The other five of us sat in my office and looked at each other with expressions of mistrust and wonder.

“So!” I said briskly, folding my hands before me on my ornate desk. “I suppose all of you have heard the dreadful news by now. Morben is dead, and someone killed him, and we need to try to discover who and why.”

“The why is simple enough,” Audra said with some contempt. She sat in one of my stiff high-backed chairs as if it was a comfortably stuffed divan, and her gold robe molded itself to her long legs. Dernwerd, Borrin, and Xander couldn’t keep their watery old eyes off her. “He was a foul-mouthed, lecherous, mean-spirited hack, and everybody hated him.”

“It’s true that he was a difficult man, but you needn’t speak so harshly,” Dernwerd mumbled in his irritating, apologetic way. As if he thought that even in death Morben might reach out to slap him if he didn’t talk nice.

“Yes, but to disapprove of him and to kill him are two very different things,” Xander said. Xander was a lean, bald, punctilious scholar who would argue the most minute point of history or spell-work till you wanted to run screaming from the room.

“Frankly, I’m surprised he hasn’t been done away with long before now,” Borrin drawled. Supercilious, wealthy family background, north-country accent-Borrin does think he’s the most elegant of the wizards, though I’m pretty sure he uses magic to keep his hair silver and his figure trim. I can respect his abilities, which are formidable, but not his vanity.

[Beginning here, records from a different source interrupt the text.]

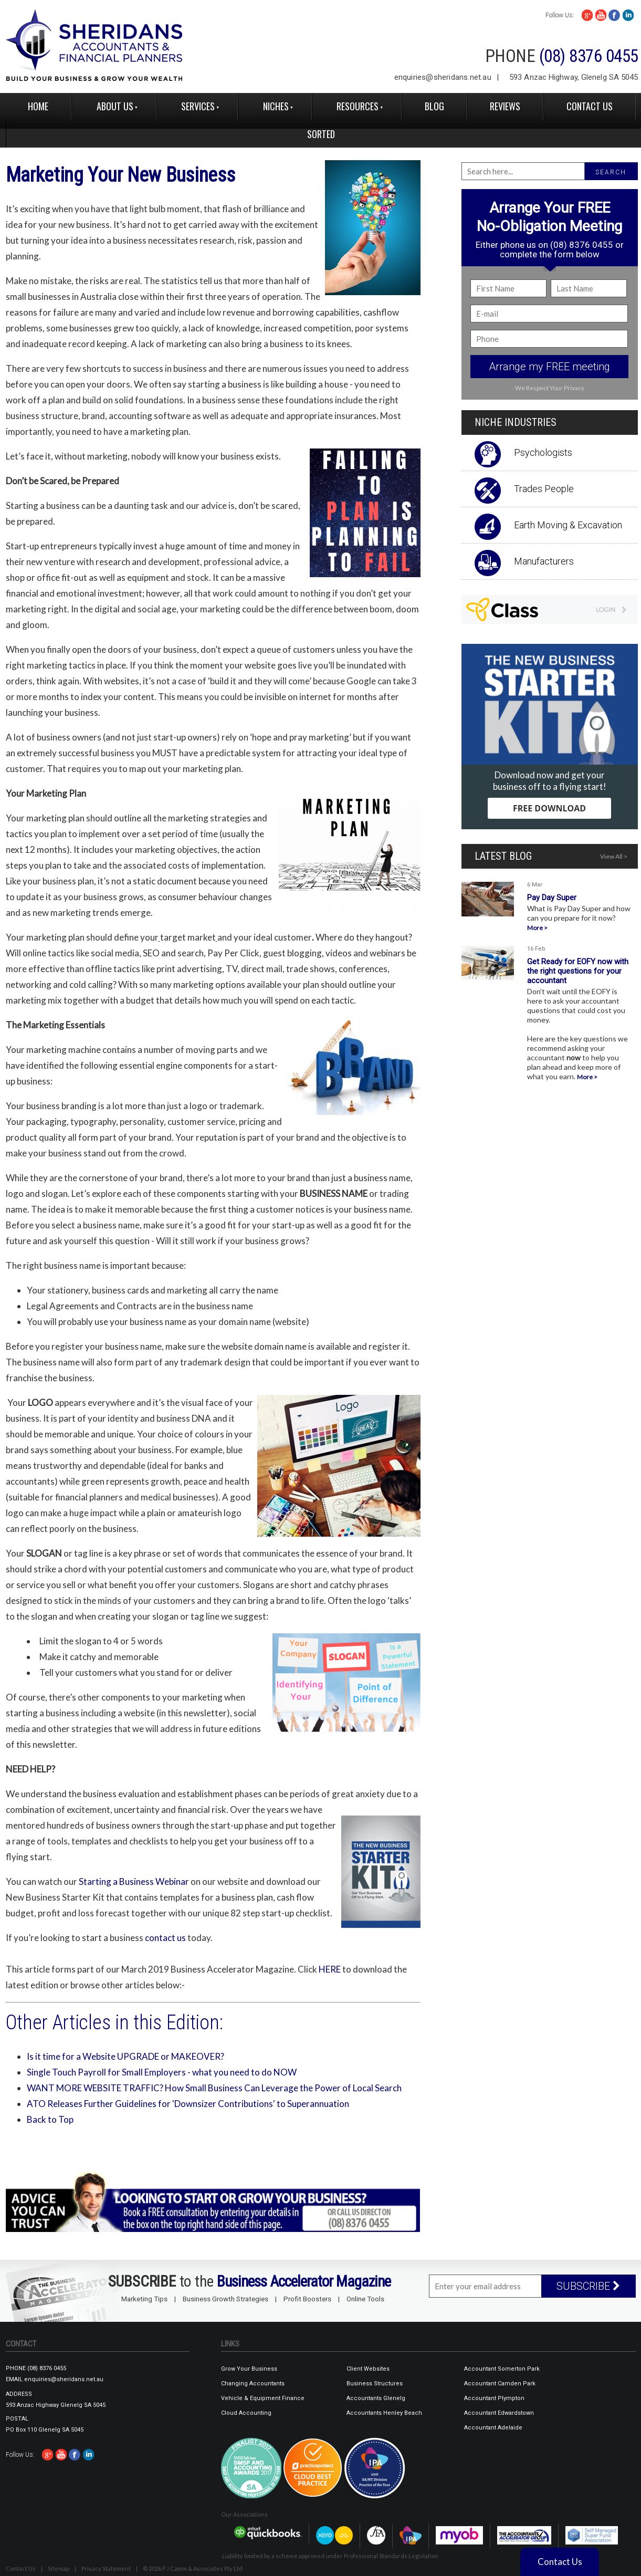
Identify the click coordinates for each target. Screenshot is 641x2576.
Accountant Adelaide (493, 2427)
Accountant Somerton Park (502, 2368)
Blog (434, 106)
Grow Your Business (249, 2368)
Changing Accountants (253, 2383)
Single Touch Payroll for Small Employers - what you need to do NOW (162, 2072)
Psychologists (543, 452)
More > (537, 928)
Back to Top (50, 2119)
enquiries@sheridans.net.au (442, 77)
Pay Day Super (551, 897)
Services (198, 106)
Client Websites (368, 2368)
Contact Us (589, 106)
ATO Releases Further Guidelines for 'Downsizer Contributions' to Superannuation (188, 2103)
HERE (330, 1969)
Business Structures (374, 2383)
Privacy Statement (106, 2568)
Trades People (544, 488)
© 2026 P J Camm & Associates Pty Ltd (193, 2568)
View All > (613, 856)
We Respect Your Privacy (549, 388)
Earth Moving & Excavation (568, 524)
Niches (276, 106)
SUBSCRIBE (588, 2286)
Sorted (321, 134)
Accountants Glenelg (375, 2398)
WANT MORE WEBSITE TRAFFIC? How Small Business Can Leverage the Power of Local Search (214, 2087)
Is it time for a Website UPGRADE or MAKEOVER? (125, 2056)
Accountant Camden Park (499, 2383)
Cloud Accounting (246, 2413)
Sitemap (58, 2568)
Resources (358, 106)
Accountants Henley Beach (384, 2413)
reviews (505, 106)
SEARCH (610, 172)
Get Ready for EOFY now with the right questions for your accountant (577, 971)
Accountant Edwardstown (499, 2413)
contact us (165, 1937)
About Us (115, 106)
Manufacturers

You will be thinking by now that I dislike almost everyone in my employ, and you would be right. In fact, I am a terrible misanthrope, and my attitude is even worse when it comes to wizards and warlocks. Call me a misosorcerer and be done with it! But I inherited all five senior members of my faculty when I joined the school, and I was under contract to keep them. Trust me, otherwise I would have ousted Morben when I first came on board, and I might have fired the other four while I was at it. Though honesty compels me to admit that all of them, even Audra, are ferociously talented mages.

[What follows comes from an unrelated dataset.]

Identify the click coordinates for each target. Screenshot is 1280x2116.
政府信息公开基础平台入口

And all of them have the ability, if not the inclination, to kill a man by magic.

“Well, he’s dead now,” I said. “And it seems obvious that one of the five of us murdered him.”

They all looked at each other and at me, and none of them said a word.

“The students didn’t recognize the spell they described, but I did, and I assume you did as well,” I went on. “It can be found in the Hazelton Grimoire, though a variant without the screaming is indexed in Mortensen’s Spellbook, and only the five of us have the knowledge to unlock either of those volumes, let alone the strength to speak the enchantment. So one of us killed him. Why?”

Dernwerd was on his feet, pointing at Audra. “You’re the one who always hated him!” So much for his usual conciliatory manner. “I heard you! Just yesterday in the hall! I heard you tell him that if he touched you again, you’d turn him to ice and iron!”

“And I would have, but he didn’t,” Audra said furiously. “Aren’t you the one he embarrassed in front of his whole class last week, when you couldn’t recapture the igliat and had to get Morben’s help? He said you had the skill of a Rank Five wizard and shouldn’t be allowed to teach advanced classes.”

Dernwerd’s face was the same gray color as his hair. “How did you know that?”

She shrugged one thin shoulder. “A couple of the students told me. They thought it was funny.”

Borrin was smiling in that detestable way, and Xander gave him a long, thorough look. “You smile now, but you didn’t think it was so funny when Morben called you an up-country upstart with imaginary bloodlines,” he said in his painstaking way. I had no doubt that he had reproduced the quote with shattering accuracy.